MORAL PROFIT
- jananijanakiraman03
- Nov 3
- 2 min read

For the next few articles, we’ll delve into the world of ethics in business. One very popular example is the philosophy of moral profit. The central idea of this philosophy is that profit should not be seen as a means to an end of a business, but rather an evidential prospect that shows a created value. In other words, profit is not to be seen as something that is extracted.
Let’s first discuss the roots of this philosophy. One root is Aristotle’s Eudaimonia, which believes that true happiness comes through good virtue, not indulgence. This translates to moral profit as we can see that the profit isn’t something that is an end of a business of indulgence, but rather evidence, or virtue. Another philosophical root is Kant’s Moral Imperative. This philosophy says that you should never use something to be a means to an end, which similarly translates to moral profit by explaining that money isn’t a means to an end. Finally, we have the Modern Echo, which believes that capitalism should be conscious instead of, again, a means to an end.
These roots snowballed into the core principles of moral profit. One core idea is that value exceeds exchange; simply put, this means that economics are measured through philosophical transactions rather than the amount of money gained. One example is a company selling software for education is ethically profiting only if the transaction includes the expansion of learning access and isn’t just based on gaining money from subscriptions. Another core belief is the symmetry of benefit. This idea focuses on the idea that a true profit only matters if the transaction is morally good. It focuses on the “ethical debt” of a transaction. When you make an immoral transaction only motivated by money that doesn’t actually better the universe, your business gains ethical debt and the moral profit goes down. A third core belief is the Integrity Multiplier. This idea argues that the moral profit of a company compounds like interest: when a company has integrity, it compounds and builds a trust capital that lasts many cycles. Finally, we have the core principle of the redistribution of responsibility, which claims that everyone is responsible for moral profit. Every person’s decisions have an impact on moral profit, and every person can be responsible for ethical debt.

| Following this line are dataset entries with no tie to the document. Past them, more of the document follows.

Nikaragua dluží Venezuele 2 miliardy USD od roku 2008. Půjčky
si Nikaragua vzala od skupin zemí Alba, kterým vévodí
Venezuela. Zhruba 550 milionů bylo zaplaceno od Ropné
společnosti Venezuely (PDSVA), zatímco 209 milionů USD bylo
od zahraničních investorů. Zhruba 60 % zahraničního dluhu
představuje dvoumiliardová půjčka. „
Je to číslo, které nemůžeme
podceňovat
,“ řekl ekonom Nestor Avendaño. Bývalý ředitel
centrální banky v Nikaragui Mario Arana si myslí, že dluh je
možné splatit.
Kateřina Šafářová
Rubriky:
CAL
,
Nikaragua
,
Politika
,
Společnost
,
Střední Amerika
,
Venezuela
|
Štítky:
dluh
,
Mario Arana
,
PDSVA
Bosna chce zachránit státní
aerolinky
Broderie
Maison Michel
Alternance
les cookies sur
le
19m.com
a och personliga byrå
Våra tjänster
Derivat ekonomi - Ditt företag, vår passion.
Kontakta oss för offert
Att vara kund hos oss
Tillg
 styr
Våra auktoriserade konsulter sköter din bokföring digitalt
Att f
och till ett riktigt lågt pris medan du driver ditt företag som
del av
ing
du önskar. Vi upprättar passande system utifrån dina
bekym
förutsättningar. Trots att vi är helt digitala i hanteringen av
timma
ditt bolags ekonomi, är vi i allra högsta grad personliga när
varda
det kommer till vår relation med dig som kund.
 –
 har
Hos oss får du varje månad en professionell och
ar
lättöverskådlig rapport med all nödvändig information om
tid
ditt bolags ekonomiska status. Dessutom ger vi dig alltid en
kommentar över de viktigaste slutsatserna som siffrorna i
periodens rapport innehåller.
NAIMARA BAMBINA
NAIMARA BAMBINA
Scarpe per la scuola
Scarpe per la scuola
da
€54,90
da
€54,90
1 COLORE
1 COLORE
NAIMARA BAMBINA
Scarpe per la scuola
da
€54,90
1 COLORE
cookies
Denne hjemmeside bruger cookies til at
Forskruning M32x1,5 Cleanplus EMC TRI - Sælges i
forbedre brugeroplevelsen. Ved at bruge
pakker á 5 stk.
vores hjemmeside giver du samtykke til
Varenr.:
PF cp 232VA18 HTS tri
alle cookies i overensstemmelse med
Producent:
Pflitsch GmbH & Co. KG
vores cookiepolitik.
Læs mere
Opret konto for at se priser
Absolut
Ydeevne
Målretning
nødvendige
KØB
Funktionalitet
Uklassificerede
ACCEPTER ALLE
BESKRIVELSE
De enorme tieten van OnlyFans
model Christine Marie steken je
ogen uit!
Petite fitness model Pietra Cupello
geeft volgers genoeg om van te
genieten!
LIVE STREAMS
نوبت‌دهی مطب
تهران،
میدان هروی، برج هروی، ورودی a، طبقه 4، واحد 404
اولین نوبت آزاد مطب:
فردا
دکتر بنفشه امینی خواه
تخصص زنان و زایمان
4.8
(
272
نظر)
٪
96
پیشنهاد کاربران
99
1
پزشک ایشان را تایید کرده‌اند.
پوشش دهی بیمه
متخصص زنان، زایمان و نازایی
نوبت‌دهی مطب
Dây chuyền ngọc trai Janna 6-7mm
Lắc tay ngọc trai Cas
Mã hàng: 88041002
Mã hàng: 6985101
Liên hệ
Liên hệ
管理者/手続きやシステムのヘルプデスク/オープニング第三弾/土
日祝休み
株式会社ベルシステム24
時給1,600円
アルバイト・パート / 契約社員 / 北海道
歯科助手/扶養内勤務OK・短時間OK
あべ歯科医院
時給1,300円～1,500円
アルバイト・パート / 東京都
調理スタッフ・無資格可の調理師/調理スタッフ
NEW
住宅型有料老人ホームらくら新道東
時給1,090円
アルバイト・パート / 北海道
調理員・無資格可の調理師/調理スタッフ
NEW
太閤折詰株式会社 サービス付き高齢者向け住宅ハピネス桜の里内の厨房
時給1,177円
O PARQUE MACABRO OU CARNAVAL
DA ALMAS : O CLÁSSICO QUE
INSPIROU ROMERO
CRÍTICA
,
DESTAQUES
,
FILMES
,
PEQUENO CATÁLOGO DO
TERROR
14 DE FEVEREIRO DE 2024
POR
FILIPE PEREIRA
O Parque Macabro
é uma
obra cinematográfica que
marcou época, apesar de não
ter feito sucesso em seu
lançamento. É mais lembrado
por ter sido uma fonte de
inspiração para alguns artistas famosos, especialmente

Since we’ve gone over the core ideas, let’s go over some tensions and even paradoxes of this belief. One question is if it is possible for a company to truly be moral in the capitalist society we live in today that prioritizes profit over ethics. Leading off of that argument, another issue is that if most other companies are motivated by malintent, how is ethical marketing possible when surrounded by a world with unethical but more advantageous-for-profit marketing.